Vegetarian Bowls

High-Protein Tofu Quinoa Bowls with Lentils and Edamame

Four bowls built around roasted tofu, quinoa, lentils, edamame, browned vegetables, fresh arugula, pumpkin seeds, and a creamy lemon tahini-yogurt sauce.

Tofu quinoa bowl with lentils, edamame, roasted broccoli and carrots, arugula, pumpkin seeds, and creamy tahini-yogurt sauce
The core version combines tofu, quinoa, lentils, edamame, roasted vegetables, arugula, pumpkin seeds, and lemon tahini-yogurt sauce.

This version is built for four substantial bowls. The warm base combines quinoa, roasted tofu, lentils, edamame, broccoli, and carrots. Arugula, pumpkin seeds, and the creamy lemon tahini-yogurt sauce stay separate until serving, so the fresh and crisp parts do not disappear into the reheated ingredients.

Lentils and edamame are both part of the core recipe here. Chickpeas can work as an optional addition, and avocado can be cut fresh as an optional topping, but neither is required for the bowl shown or for the quantities below.

Ingredients for four bowls

One serving is one bowl.
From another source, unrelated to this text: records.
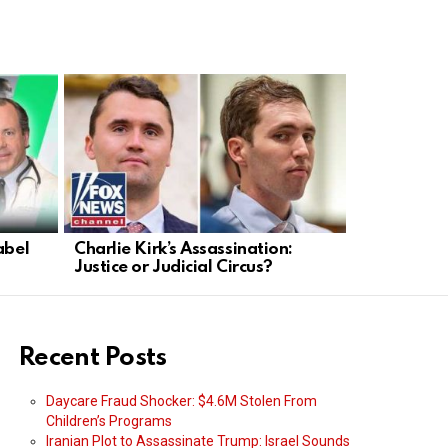
abel
Charlie Kirk’s Assassination:
Trump Take
Justice or Judicial Circus?
Faces Dead
Recent Posts
Daycare Fraud Shocker: $4.6M Stolen From
Children’s Programs
Iranian Plot to Assassinate Trump: Israel Sounds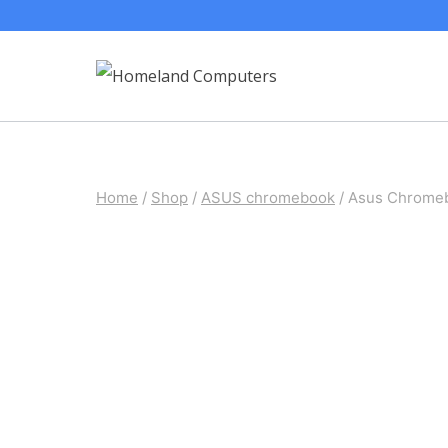
Skip
to
content
Home
/
Shop
/
ASUS chromebook
/
Asus Chromeb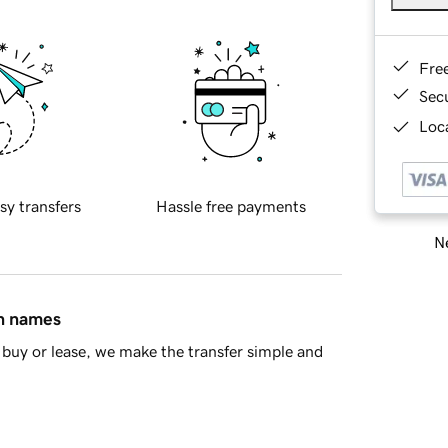
Fre
Sec
Loca
sy transfers
Hassle free payments
Ne
in names
buy or lease, we make the transfer simple and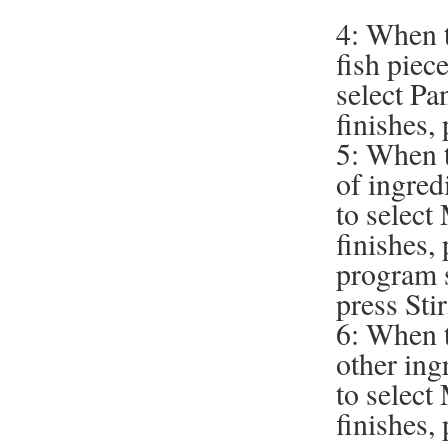
4: When t
fish piece
select Pa
finishes,
5: When t
of ingred
to selec
finishes,
program s
press Stir
6: When t
other ing
to selec
finishes,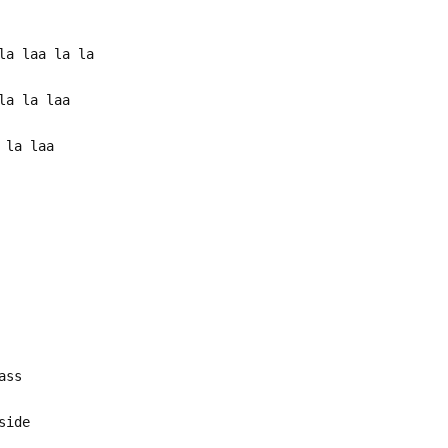
la laa la la
la la laa
 la laa
ass
side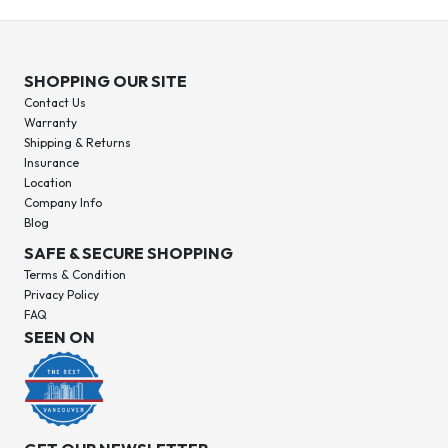
SHOPPING OUR SITE
Contact Us
Warranty
Shipping & Returns
Insurance
Location
Company Info
Blog
SAFE & SECURE SHOPPING
Terms & Condition
Privacy Policy
FAQ
SEEN ON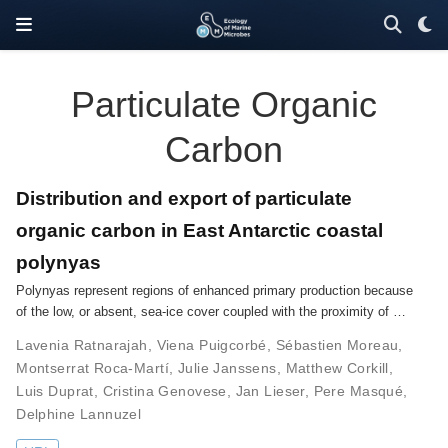
Particulate Organic
Carbon
Distribution and export of particulate
organic carbon in East Antarctic coastal
polynyas
Polynyas represent regions of enhanced primary production because
of the low, or absent, sea-ice cover coupled with the proximity of …
Lavenia Ratnarajah
,
Viena Puigcorbé
,
Sébastien Moreau
,
Montserrat Roca-Martí
,
Julie Janssens
,
Matthew Corkill
,
Luis Duprat
,
Cristina Genovese
,
Jan Lieser
,
Pere Masqué
,
Delphine Lannuzel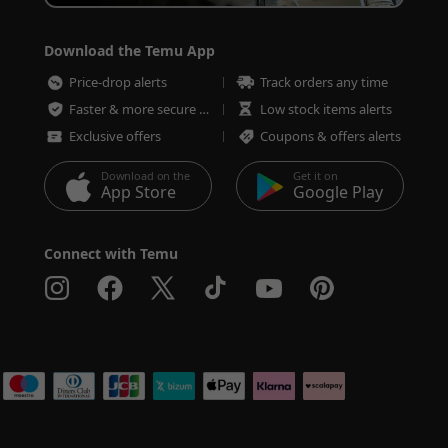
Download the Temu App
Price-drop alerts
Track orders any time
Faster & more secure checkout
Low stock items alerts
Exclusive offers
Coupons & offers alerts
Download on the
Get it on
App Store
Google Play
Connect with Temu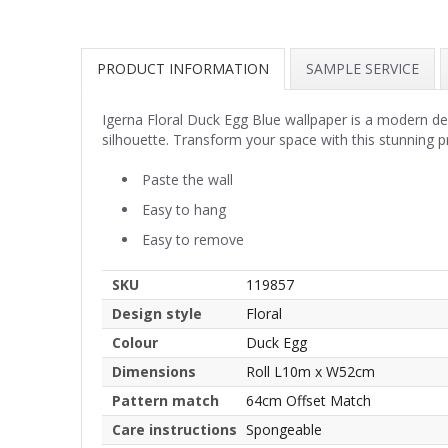
PRODUCT INFORMATION
SAMPLE SERVICE
Igerna Floral Duck Egg Blue wallpaper is a modern des
silhouette. Transform your space with this stunning p
Paste the wall
Easy to hang
Easy to remove
SKU
119857
Design style
Floral
Colour
Duck Egg
Dimensions
Roll L10m x W52cm
Pattern match
64cm Offset Match
Care instructions
Spongeable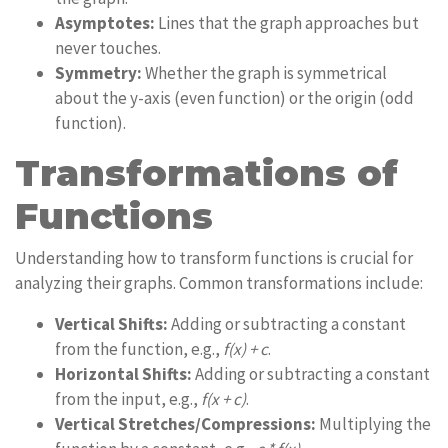
Asymptotes:
Lines that the graph approaches but
never touches.
Symmetry:
Whether the graph is symmetrical
about the y-axis (even function) or the origin (odd
function).
Transformations of
Functions
Understanding how to transform functions is crucial for
analyzing their graphs. Common transformations include:
Vertical Shifts:
Adding or subtracting a constant
from the function, e.g.,
f(x) + c
.
Horizontal Shifts:
Adding or subtracting a constant
from the input, e.g.,
f(x + c)
.
Vertical Stretches/Compressions:
Multiplying the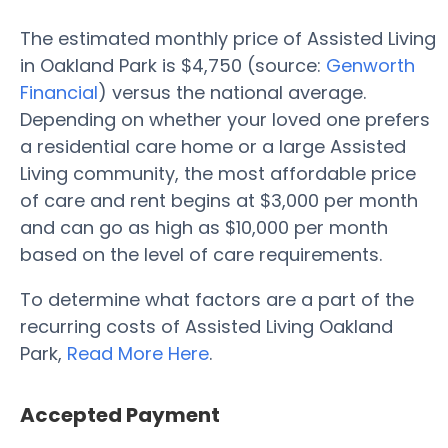
The estimated monthly price of Assisted Living
in Oakland Park is $4,750 (source:
Genworth
Financial
) versus the national average.
Depending on whether your loved one prefers
a residential care home or a large Assisted
Living community, the most affordable price
of care and rent begins at $3,000 per month
and can go as high as $10,000 per month
based on the level of care requirements.
To determine what factors are a part of the
recurring costs of Assisted Living Oakland
Park,
Read More Here
.
Accepted Payment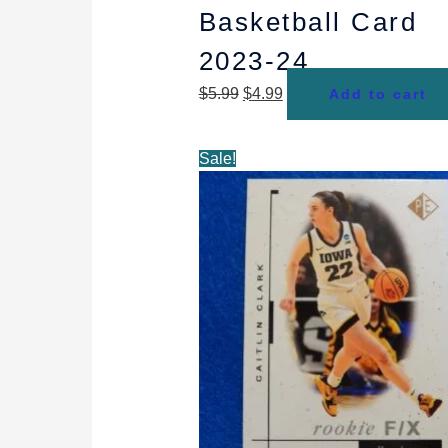
Basketball Card
2023-24
$
5.99
$
4.99
Add to cart
Original
Current
Sale!
price
price
was:
is:
$6.99.
$4.99.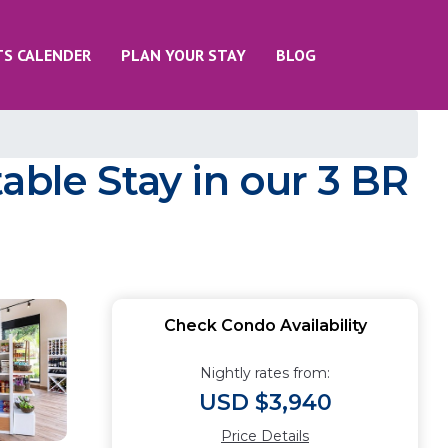
TS CALENDER
PLAN YOUR STAY
BLOG
able Stay in our 3 BR
Check Condo Availability
Nightly rates from:
USD $3,940
Price Details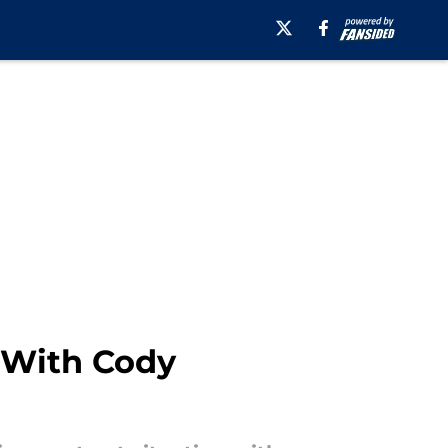
 With Cody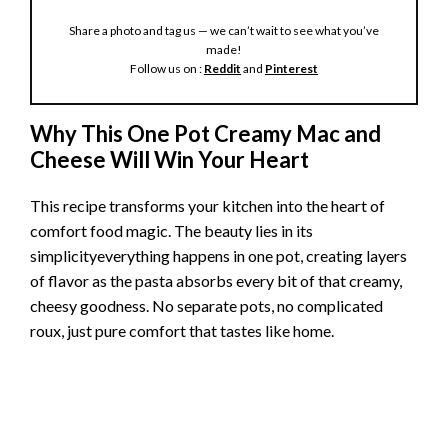
Share a photo and tag us — we can’t wait to see what you’ve
made!
Follow us on :
Reddit
and
Pinterest
Why This One Pot Creamy Mac and
Cheese Will Win Your Heart
This recipe transforms your kitchen into the heart of
comfort food magic. The beauty lies in its
simplicityeverything happens in one pot, creating layers
of flavor as the pasta absorbs every bit of that creamy,
cheesy goodness. No separate pots, no complicated
roux, just pure comfort that tastes like home.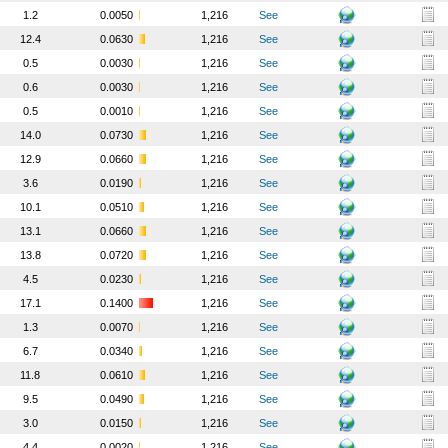
1.2
0.0050
1,216
See
12.4
0.0630
1,216
See
0.5
0.0030
1,216
See
0.6
0.0030
1,216
See
0.5
0.0010
1,216
See
14.0
0.0730
1,216
See
12.9
0.0660
1,216
See
3.6
0.0190
1,216
See
10.1
0.0510
1,216
See
13.1
0.0660
1,216
See
13.8
0.0720
1,216
See
4.5
0.0230
1,216
See
17.1
0.1400
1,216
See
1.3
0.0070
1,216
See
6.7
0.0340
1,216
See
11.8
0.0610
1,216
See
9.5
0.0490
1,216
See
3.0
0.0150
1,216
See
4.4
0.0020
1,216
See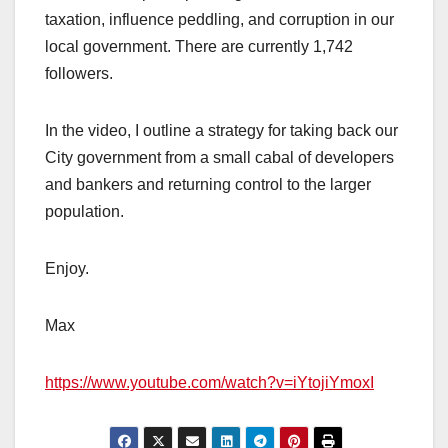
taxation, influence peddling, and corruption in our
local government. There are currently 1,742
followers.
In the video, I outline a strategy for taking back our
City government from a small cabal of developers
and bankers and returning control to the larger
population.
Enjoy.
Max
https://www.youtube.com/watch?v=iYtojiYmoxI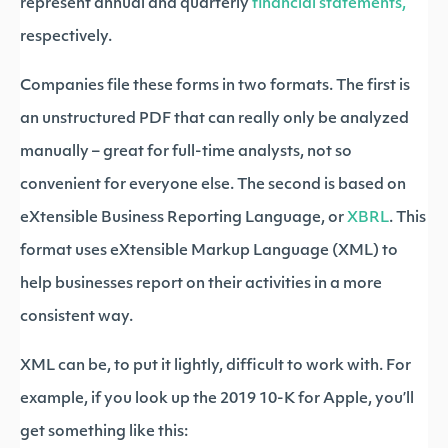
represent annual and quarterly
financial statements,
respectively.
Companies file these forms in two formats. The first is
an unstructured PDF that can really only be analyzed
manually – great for full-time analysts, not so
convenient for everyone else. The second is based on
eXtensible Business Reporting Language, or
XBRL
. This
format uses eXtensible Markup Language (XML) to
help businesses report on their activities in a more
consistent way.
XML can be, to put it lightly, difficult to work with. For
example, if you look up the 2019 10-K for Apple, you’ll
get something like this: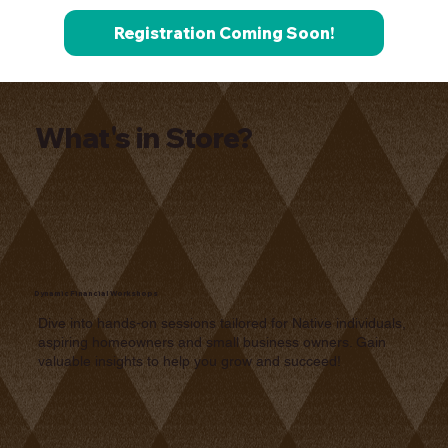
Registration Coming Soon!
What's in Store?
Dynamic Financial Workshops
Dive into hands-on sessions tailored for Native individuals,
aspiring homeowners and small business owners. Gain
valuable insights to help you grow and succeed!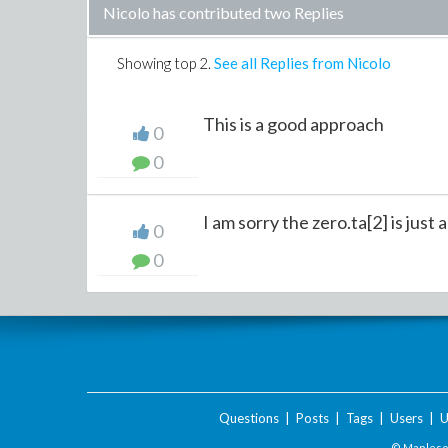
Nicolo has contributed two Replies
Showing top
2
.
See all Replies from Nicolo
This is a good approach
0
0
I am sorry the zero.ta[2] is just 
0
0
Questions
|
Posts
|
Tags
|
Users
|
U
© Maplesof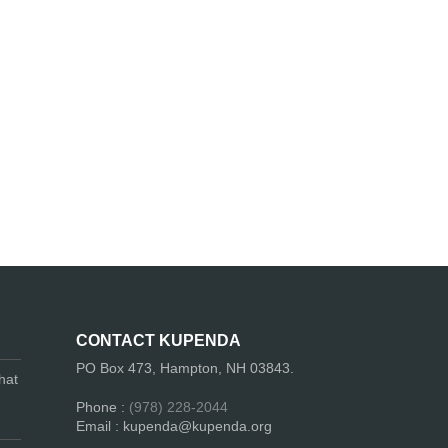
CONTACT KUPENDA
PO Box 473, Hampton, NH 03843.
hat
Phone :
(978) 228-2044
Email : kupenda@kupenda.org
All quantities below make one batch of four.

Yield4 bowls
Quinoa80 g dry per bowl
Tofu180–200 g per bowl
Best textureThrough Day 3

Warm base

  • 320 g dry quinoa, about 900–960 g after cooking
  • 640 ml water, or the amount directed on the quinoa package
  • 720–800 g extra-firm tofu, cut into even cubes
  • 400–480 g cooked lentils, drained if canned
  • 300–360 g shelled edamame, thawed if frozen
  • 480 g broccoli, cut into florets
  • 400 g carrots, cut into pieces suitable for roasting
  • Olive oil, salt, black pepper, and minced garlic for the tofu and vegetables

Fresh finish

  • 200–240 g arugula, 50–60 g per bowl
  • 40–60 g pumpkin seeds, 10–15 g per bowl
  • One full batch lemon tahini-yogurt sauce
  • Optional: freshly cut avocado
  • Optional: drained chickpeas as an extra legume

Quinoa, tofu, lentils, edamame, tahini, yogurt, and pumpkin seeds all contribute protein. I do not attach a fixed protein or calorie number because brands, drained weights, and serving decisions change the result.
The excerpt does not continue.